23 Sep Rather than blaming the test, let’s lift up Maryland’s students
By Dale Chu
A recent contention in the Baltimore Sun that Maryland’s standardized test is to blame for declining math scores doesn’t explain why math proficiency scores among Maryland students on both the NAEP and the ACT college readiness test are also falling. And it conveniently ignores several independent and governmental analyses, including two from the National Center for Education Statistics, which have determined that Maryland’s end-of-year K-12 test is better aligned to the state’s education standards than any of its predecessors.
For the past five years, scores of Maryland educators drawn from across the state have been involved in the design and development of the test to ensure that the questions students see on testing day are aligned to the instruction they’ve been receiving throughout the year in the classroom. The author, a physics professor at Loyola, seizes on a retired third-grade test question that he finds confusing and “developmentally inappropriate.” That sounds scientific and authoritative, but it’s often code to say that something is too difficult. As a former third grade teacher, I can tell you that the question the author finds offensive is not only reasonable, it is in fact nearly verbatim to Standard 3.OA.A.2 in Maryland’s College and Career Ready Standards.

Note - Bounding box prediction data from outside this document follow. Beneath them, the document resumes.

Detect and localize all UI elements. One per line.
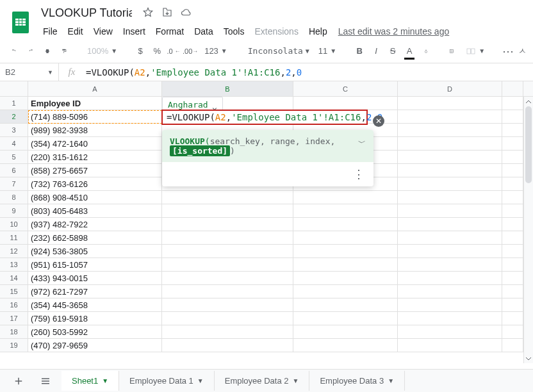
scroll-down-icon[interactable] bbox=[524, 354, 533, 363]
cell[interactable]: (989) 982-3938 bbox=[28, 124, 162, 137]
cell[interactable] bbox=[398, 298, 502, 312]
chevron-down-icon[interactable]: ▼ bbox=[292, 377, 299, 384]
cell[interactable] bbox=[398, 110, 502, 124]
cell[interactable]: Employee ID bbox=[28, 97, 162, 110]
row-header[interactable]: 7 bbox=[0, 177, 28, 191]
row-header[interactable]: 1 bbox=[0, 97, 28, 110]
cell[interactable]: (924) 536-3805 bbox=[28, 245, 162, 258]
row-header[interactable]: 19 bbox=[0, 339, 28, 352]
cell[interactable] bbox=[502, 272, 523, 285]
cell[interactable] bbox=[398, 97, 502, 110]
cell[interactable] bbox=[502, 339, 523, 352]
formula-input[interactable]: =VLOOKUP(A2,'Employee Data 1'!A1:C16,2,0 bbox=[85, 67, 533, 78]
cell[interactable] bbox=[293, 204, 398, 218]
cell[interactable] bbox=[398, 177, 502, 191]
cell[interactable] bbox=[162, 218, 293, 231]
row-header[interactable]: 5 bbox=[0, 151, 28, 164]
redo-button[interactable] bbox=[24, 43, 37, 60]
column-header-blank[interactable] bbox=[502, 81, 523, 96]
row-header[interactable]: 17 bbox=[0, 312, 28, 325]
cell[interactable] bbox=[293, 97, 398, 110]
menu-view[interactable]: View bbox=[89, 24, 117, 39]
row-header[interactable]: 4 bbox=[0, 137, 28, 151]
row-header[interactable]: 13 bbox=[0, 258, 28, 272]
cell[interactable] bbox=[502, 164, 523, 177]
cell[interactable] bbox=[162, 339, 293, 352]
sheets-logo[interactable] bbox=[8, 10, 33, 35]
cell[interactable] bbox=[502, 325, 523, 339]
cell[interactable] bbox=[162, 231, 293, 245]
print-button[interactable] bbox=[41, 43, 54, 60]
cell[interactable] bbox=[162, 285, 293, 298]
cell-editor[interactable]: =VLOOKUP(A2,'Employee Data 1'!A1:C16,2,0 bbox=[161, 110, 368, 125]
cell[interactable]: (714) 889-5096 bbox=[28, 110, 162, 124]
cell[interactable] bbox=[293, 312, 398, 325]
cell[interactable]: (951) 615-1057 bbox=[28, 258, 162, 272]
cell[interactable] bbox=[502, 258, 523, 272]
cell[interactable] bbox=[293, 258, 398, 272]
font-size-dropdown[interactable]: 11▼ bbox=[315, 44, 340, 58]
merge-dropdown[interactable]: ▼ bbox=[462, 44, 489, 59]
undo-button[interactable] bbox=[8, 43, 20, 60]
currency-button[interactable]: $ bbox=[134, 44, 147, 58]
sheet-tab[interactable]: Employee Data 2▼ bbox=[215, 371, 310, 391]
cell[interactable] bbox=[293, 245, 398, 258]
cell[interactable]: (354) 445-3658 bbox=[28, 298, 162, 312]
cell[interactable] bbox=[502, 177, 523, 191]
increase-decimal-button[interactable]: .00→ bbox=[184, 45, 197, 58]
add-sheet-button[interactable] bbox=[8, 373, 29, 389]
chevron-down-icon[interactable]: ▼ bbox=[102, 377, 108, 384]
cell[interactable]: (260) 503-5992 bbox=[28, 325, 162, 339]
cell[interactable]: (470) 297-9659 bbox=[28, 339, 162, 352]
row-header[interactable]: 18 bbox=[0, 325, 28, 339]
sheet-tab[interactable]: Employee Data 3▼ bbox=[309, 371, 405, 391]
row-header[interactable]: 14 bbox=[0, 272, 28, 285]
cell[interactable]: (858) 275-6657 bbox=[28, 164, 162, 177]
cell[interactable]: (937) 482-7922 bbox=[28, 218, 162, 231]
fill-color-button[interactable] bbox=[420, 43, 432, 60]
last-edit[interactable]: Last edit was 2 minutes ago bbox=[338, 26, 450, 37]
cell[interactable] bbox=[398, 339, 502, 352]
row-header[interactable]: 12 bbox=[0, 245, 28, 258]
cell[interactable] bbox=[293, 272, 398, 285]
vertical-scrollbar[interactable] bbox=[523, 97, 533, 363]
cell[interactable]: (732) 763-6126 bbox=[28, 177, 162, 191]
chevron-down-icon[interactable]: ▼ bbox=[388, 377, 394, 384]
more-button[interactable]: ⋯ bbox=[502, 42, 514, 61]
cell[interactable] bbox=[502, 312, 523, 325]
cell[interactable] bbox=[502, 110, 523, 124]
cell[interactable] bbox=[502, 151, 523, 164]
star-icon[interactable] bbox=[142, 6, 154, 20]
cell[interactable] bbox=[398, 285, 502, 298]
number-format-dropdown[interactable]: 123▼ bbox=[201, 44, 231, 58]
spreadsheet-grid[interactable]: ABCD 12345678910111213141516171819 Emplo… bbox=[0, 81, 533, 363]
decrease-decimal-button[interactable]: .0 ← bbox=[167, 45, 180, 58]
menu-insert[interactable]: Insert bbox=[119, 24, 150, 39]
cell[interactable] bbox=[398, 204, 502, 218]
cell[interactable] bbox=[398, 325, 502, 339]
cell[interactable] bbox=[502, 97, 523, 110]
sheet-tab[interactable]: Employee Data 1▼ bbox=[119, 371, 215, 391]
cell[interactable] bbox=[398, 151, 502, 164]
cell[interactable] bbox=[502, 298, 523, 312]
cell[interactable] bbox=[398, 124, 502, 137]
cell[interactable] bbox=[162, 298, 293, 312]
column-header-B[interactable]: B bbox=[162, 81, 293, 96]
select-all-corner[interactable] bbox=[0, 81, 28, 97]
row-header[interactable]: 15 bbox=[0, 285, 28, 298]
row-header[interactable]: 8 bbox=[0, 191, 28, 204]
text-color-button[interactable]: A bbox=[403, 44, 416, 58]
cell[interactable]: (232) 662-5898 bbox=[28, 231, 162, 245]
menu-extensions[interactable]: Extensions bbox=[250, 24, 302, 39]
cell[interactable]: (354) 472-1640 bbox=[28, 137, 162, 151]
cell[interactable] bbox=[162, 258, 293, 272]
cell[interactable] bbox=[502, 245, 523, 258]
cell[interactable] bbox=[162, 204, 293, 218]
zoom-dropdown[interactable]: 100%▼ bbox=[83, 44, 121, 58]
row-header[interactable]: 2 bbox=[0, 110, 28, 124]
cell[interactable] bbox=[502, 218, 523, 231]
cell[interactable]: (759) 619-5918 bbox=[28, 312, 162, 325]
menu-help[interactable]: Help bbox=[304, 24, 332, 39]
document-title[interactable] bbox=[38, 5, 135, 21]
cell[interactable] bbox=[398, 191, 502, 204]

Maryland’s math standards were designed collaboratively by some of the state’s most accomplished math teachers, the Council of Chief State School Officers, the National Education Association and the American Federation of Teachers, and national organizations of teachers of math, among others. They are designed to foster a deep-level understanding of mathematical concepts by requiring students to master multiple strategies and techniques for problem-solving. The author suggests that “basic biology and brain development” prevents kids from mastering these standards, but it’s exactly this type of belief gap—the difference between what poor and minority students are actually capable of achieving and the low expectations society holds for them—that I fought against as a teacher, and that we must stand up to together for the sake of our children and our nation.
Never mind that the math standards in Maryland correlate closely with standards in the world’s most high-performing countries. Don’t worry about the students and families who are working tirelessly to exceed their current station in life, especially the marginalized ones like those for whom English is a second language that the author casually assigns blame to for the state’s suboptimal performance. The challenge of improving math proficiency among Maryland students will most certainly require new approaches and different classroom strategies.
But rather than contemplating a return to inferior standards and subpar tests, we should ensure that changes in the classroom are informed by data derived from tests and rise above the rhetoric of negativity and condescension that continues to hold our students back from achieving their fullest potential.